Over the past few years, the activities of private security companies has come under the scrutiny of both the press and the international community. Some have sought to re-define the term ‘mercenary’, which has traditionally been applied to the sharp end of the business, to revise the now rather dated and narrow dictionary definition. Some commentators have argued that the business of private security lies too far in the shadows and is so shrouded in secrecy that there must be more than first meets the eye. Most have sought to ‘expose’ the operation of these companies resulting in sometimes wild speculation as to their operational intentions and business practices. They suggest that more transparency would remove many of the suspicions and conjecture about their motives and modus operandi.

The Companies

Before attempting to address the question of transparency, the first step must be to define the nature of the business in question.

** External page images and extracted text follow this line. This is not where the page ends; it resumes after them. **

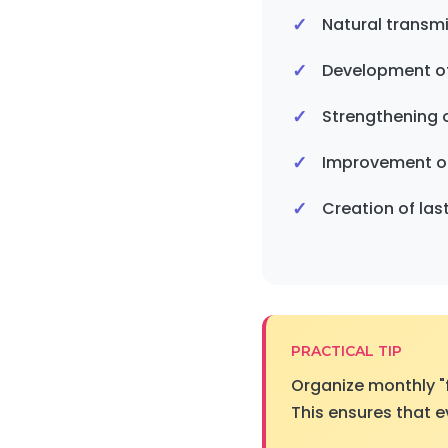
Natural transm
Development o
Strengthening o
Improvement of s
Creation of la
PRACTICAL TIP
Organize monthly "
This ensures that e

In essence, there are may different forms of security companies and security services providers. Some provide traditional services, others have spawned out of the 1990s phenomenon of contracting-out (outsourcing), whereas a further group have evolved to fill the gap left by first world nations no longer willing to actively intervene in the resolution of third world local conflict. It is this latter grouping that has gripped the attention of the press and created debate within the international community. Who are they and how are they different from other security companies?

The traditional security services provider could be termed ‘the Group 4’ concept. They provide security and protection services ranging from bank and jewellery shop guards through to airport baggage screening and cash-in-transit protection. Their personnel are often unarmed although, in certain countries, such as the USA, or in certain higher risk circumstances, armed guards are deemed necessary. An extended form of this security capability has developed for use in hostile environments, such as the provision of teams to protect substantial oil and gas installations in lesser developed parts of the world. Notable providers of this type of service include Defence Systems Ltd (DSL) and Lifeguard Security.

The second form of services provider is the specialist company which provides an outsourced service to its clients who no longer maintain the in-house expertise or who may need to supplement limited resources in a particular field. This can range from the provision of consultancy advice through logistical support for field operations (such as &E) to filling other gaps in strategic and tactical capabilities.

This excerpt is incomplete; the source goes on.